━━ Listed entries ━━

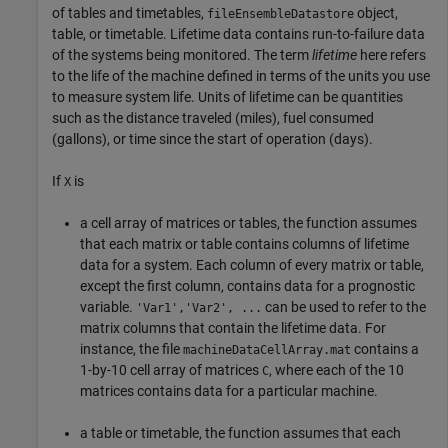
of tables and timetables,
object,
fileEnsembleDatastore
table, or timetable. Lifetime data contains run-to-failure data
of the systems being monitored. The term
lifetime
here refers
to the life of the machine defined in terms of the units you use
to measure system life. Units of lifetime can be quantities
such as the distance traveled (miles), fuel consumed
(gallons), or time since the start of operation (days).
If
is
X
a cell array of matrices or tables, the function assumes
that each matrix or table contains columns of lifetime
data for a system. Each column of every matrix or table,
except the first column, contains data for a prognostic
variable.
can be used to refer to the
'Var1','Var2', ...
matrix columns that contain the lifetime data. For
instance, the file
contains a
machineDataCellArray.mat
1-by-10 cell array of matrices
, where each of the 10
C
matrices contains data for a particular machine.
a table or timetable, the function assumes that each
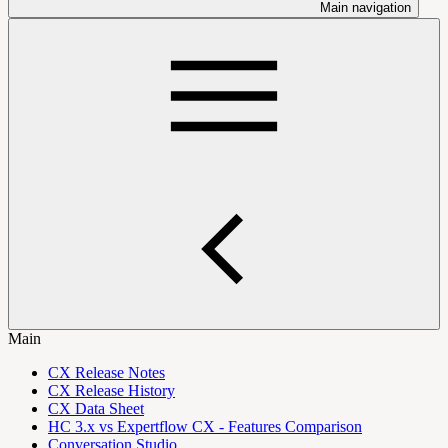
Main navigation
Main
CX Release Notes
CX Release History
CX Data Sheet
HC 3.x vs Expertflow CX - Features Comparison
Conversation Studio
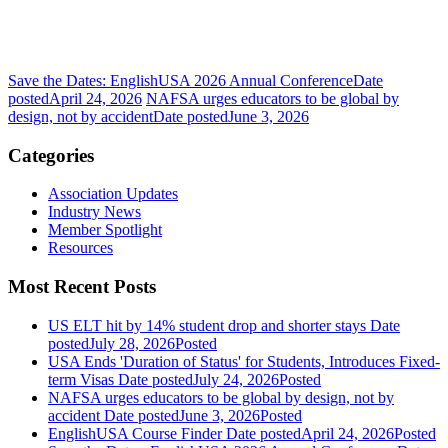
Save the Dates: EnglishUSA 2026 Annual Conference
Date
posted
April 24, 2026
NAFSA urges educators to be global by
design, not by accident
Date posted
June 3, 2026
Categories
Association Updates
Industry News
Member Spotlight
Resources
Most Recent Posts
US ELT hit by 14% student drop and shorter stays
Date
posted
July 28, 2026
Posted
USA Ends 'Duration of Status' for Students, Introduces Fixed-
term Visas
Date posted
July 24, 2026
Posted
NAFSA urges educators to be global by design, not by
accident
Date posted
June 3, 2026
Posted
EnglishUSA Course Finder
Date posted
April 24, 2026
Posted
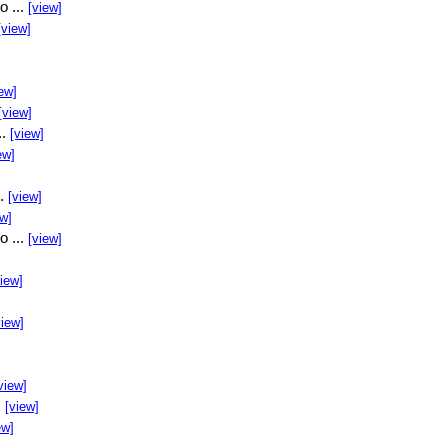
o ...
[view]
[view]
ew]
[view]
..
[view]
ew]
..
[view]
ew]
o ...
[view]
view]
view]
view]
.
[view]
ew]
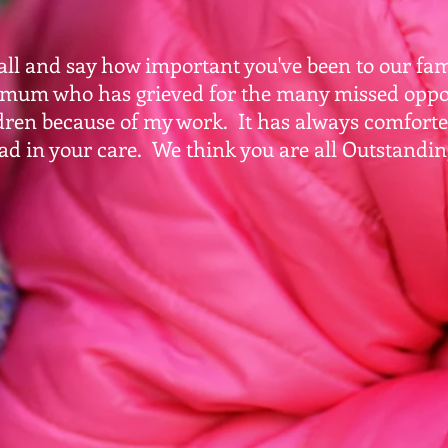
ll and say how important you've been to our fami
 mum who has grieved for the many missed oppo
dren because of my work. It has always comfort
ad in your care. We think you are all Outstandin
aire & J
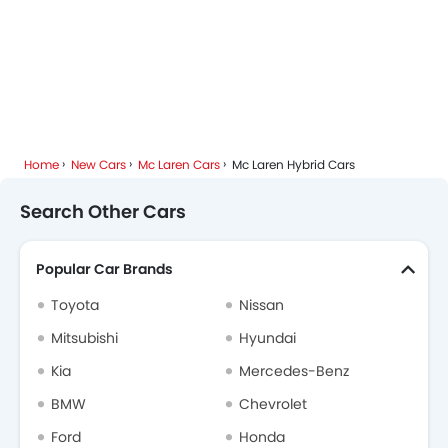
Home
New Cars
Mc Laren Cars
Mc Laren Hybrid Cars
Search Other Cars
Popular Car Brands
Toyota
Nissan
Mitsubishi
Hyundai
Kia
Mercedes-Benz
BMW
Chevrolet
Ford
Honda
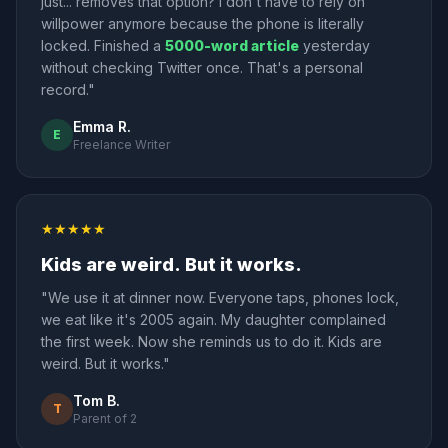
just... removes that option? I don't have to rely on
willpower anymore because the phone is literally
locked. Finished a
5000-word article
yesterday
without checking Twitter once. That's a personal
record."
Emma R.
E
Freelance Writer
★★★★★
Kids are weird. But it works.
"We use it at dinner now. Everyone taps, phones lock,
we eat like it's 2005 again. My daughter complained
the first week. Now she reminds us to do it. Kids are
weird. But it works."
Tom B.
T
Parent of 2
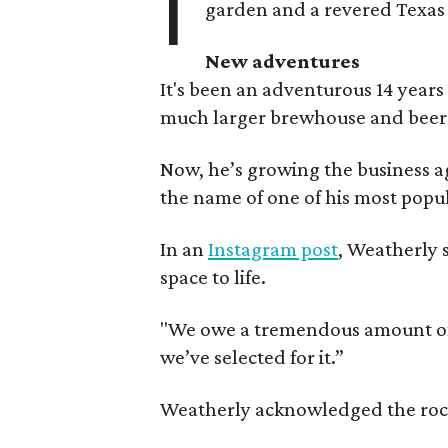
I
garden and a revered Texas 
New adventures
It's been an adventurous 14 years
much larger brewhouse and beer 
Now, he’s growing the business a
the name of one of his most popul
In an
Instagram post
, Weatherly 
space to life.
"We owe a tremendous amount of g
we’ve selected for it.”
Weatherly acknowledged the rocky 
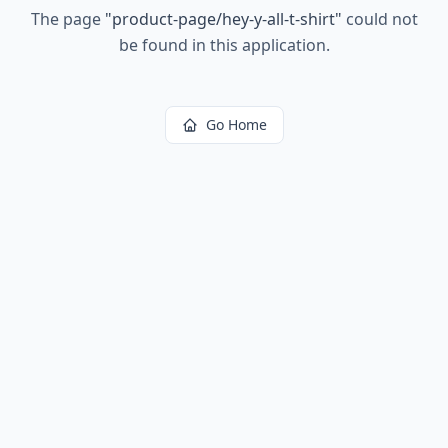
The page
"
product-page/hey-y-all-t-shirt
"
could not
be found in this application.
Go Home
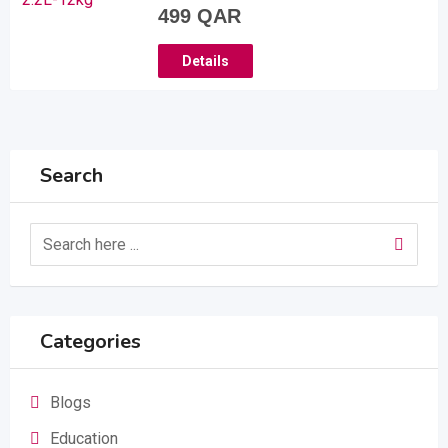
499
QAR
Details
Search
Categories
Blogs
Education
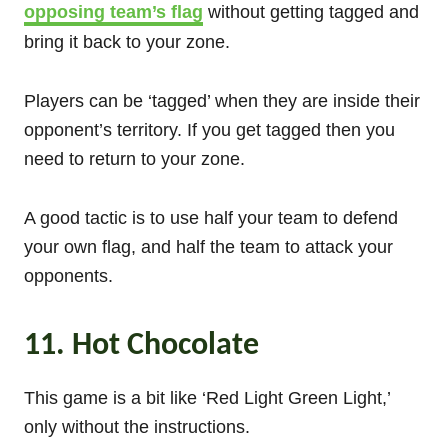
opposing team’s flag
without getting tagged and
bring it back to your zone.
Players can be ‘tagged’ when they are inside their
opponent’s territory. If you get tagged then you
need to return to your zone.
A good tactic is to use half your team to defend
your own flag, and half the team to attack your
opponents.
11. Hot Chocolate
This game is a bit like ‘Red Light Green Light,’
only without the instructions.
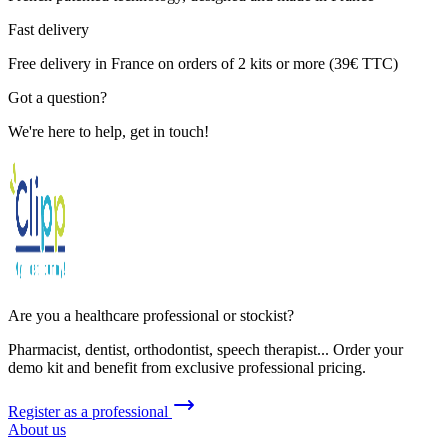
Fast delivery
Free delivery in France on orders of 2 kits or more (39€ TTC)
Got a question?
We're here to help, get in touch!
Are you a healthcare professional or stockist?
Pharmacist, dentist, orthodontist, speech therapist... Order your
demo kit and benefit from exclusive professional pricing.
Register as a professional
About us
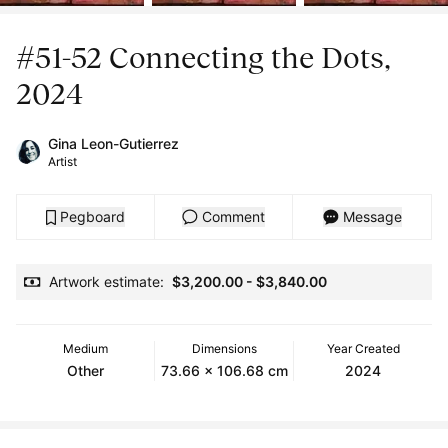
#51-52 Connecting the Dots,
2024
Gina Leon-Gutierrez
Artist
Pegboard
Comment
Message
Artwork estimate:
$3,200.00
-
$3,840.00
Medium
Dimensions
Year Created
Other
73.66 x 106.68 cm
2024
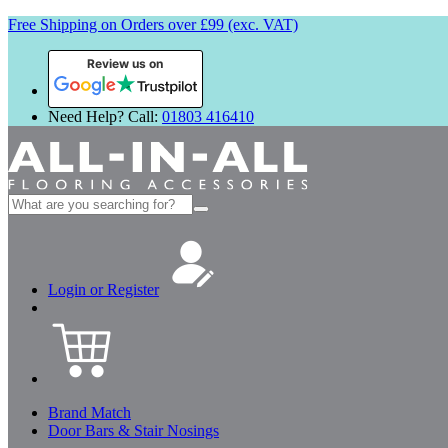
Free Shipping on Orders over £99 (exc. VAT)
Review us on
Need Help? Call:
01803 416410
Search
for:
Login or Register
Brand Match
Door Bars & Stair Nosings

━━━

Retype the records in full. Do not carry over the images.

of tables and timetables,
object,
fileEnsembleDatastore
table, or timetable. Lifetime data contains run-to-failure data
of the systems being monitored. The term
lifetime
here refers
to the life of the machine defined in terms of the units you use
to measure system life. Units of lifetime can be quantities
such as the distance traveled (miles), fuel consumed
(gallons), or time since the start of operation (days).
If
is
X
a cell array of matrices or tables, the function assumes
that each matrix or table contains columns of lifetime
data for a system. Each column of every matrix or table,
except the first column, contains data for a prognostic
variable.
can be used to refer to the
'Var1','Var2', ...
matrix columns that contain the lifetime data. For
instance, the file
contains a
machineDataCellArray.mat
1-by-10 cell array of matrices
, where each of the 10
C
matrices contains data for a particular machine.
a table or timetable, the function assumes that each
Main navigation
Main
CX Release Notes
CX Release History
CX Data Sheet
HC 3.x vs Expertflow CX - Features Comparison
Conversation Studio
Save the Dates: EnglishUSA 2026 Annual Conference
Date
posted
April 24, 2026
NAFSA urges educators to be global by
design, not by accident
Date posted
June 3, 2026
Categories
Association Updates
Industry News
Member Spotlight
Resources
Most Recent Posts
US ELT hit by 14% student drop and shorter stays
Date
posted
July 28, 2026
Posted
USA Ends 'Duration of Status' for Students, Introduces Fixed-
term Visas
Date posted
July 24, 2026
Posted
NAFSA urges educators to be global by design, not by
accident
Date posted
June 3, 2026
Posted
EnglishUSA Course Finder
Date posted
April 24, 2026
Posted
o ...
[view]
[view]
ew]
[view]
..
[view]
ew]
..
[view]
ew]
o ...
[view]
view]
view]
view]
.
[view]
ew]
ll and say how important you've been to our fami
 mum who has grieved for the many missed oppo
dren because of my work. It has always comfort
ad in your care. We think you are all Outstandin
aire & J
Home
New Cars
Mc Laren Cars
Mc Laren Hybrid Cars
Search Other Cars
Popular Car Brands
Toyota
Nissan
Mitsubishi
Hyundai
Kia
Mercedes-Benz
BMW
Chevrolet
Ford
Honda
just... removes that option? I don't have to rely on
willpower anymore because the phone is literally
locked. Finished a
5000-word article
yesterday
without checking Twitter once. That's a personal
record."
Emma R.
E
Freelance Writer
★★★★★
Kids are weird. But it works.
"We use it at dinner now. Everyone taps, phones lock,
we eat like it's 2005 again. My daughter complained
the first week. Now she reminds us to do it. Kids are
weird. But it works."
Tom B.
T
Parent of 2
I
garden and a revered Texas 
New adventures
It's been an adventurous 14 years
much larger brewhouse and beer 
Now, he’s growing the business a
the name of one of his most popul
In an
Instagram post
, Weatherly 
space to life.
"We owe a tremendous amount of g
we’ve selected for it.”
Weatherly acknowledged the rocky 
The page
"
product-page/hey-y-all-t-shirt
"
could not
be found in this application.
Go Home
499
QAR
Details
Search
Categories
Blogs
Education
opposing team’s flag
without getting tagged and
bring it back to your zone.
Players can be ‘tagged’ when they are inside their
opponent’s territory. If you get tagged then you
need to return to your zone.
A good tactic is to use half your team to defend
your own flag, and half the team to attack your
opponents.
11. Hot Chocolate
This game is a bit like ‘Red Light Green Light,’
only without the instructions.
Fast delivery
Free delivery in France on orders of 2 kits or more (39€ TTC)
Got a question?
We're here to help, get in touch!
Are you a healthcare professional or stockist?
Pharmacist, dentist, orthodontist, speech therapist... Order your
demo kit and benefit from exclusive professional pricing.
Register as a professional
About us
#51-52 Connecting the Dots,
2024
Gina Leon-Gutierrez
Artist
Pegboard
Comment
Message
Artwork estimate:
$3,200.00
-
$3,840.00
Medium
Dimensions
Year Created
Other
73.66 x 106.68 cm
2024
Free Shipping on Orders over £99 (exc. VAT)
Review us on
Need Help? Call:
01803 416410
Search
for:
Login or Register
Brand Match
Door Bars & Stair Nosings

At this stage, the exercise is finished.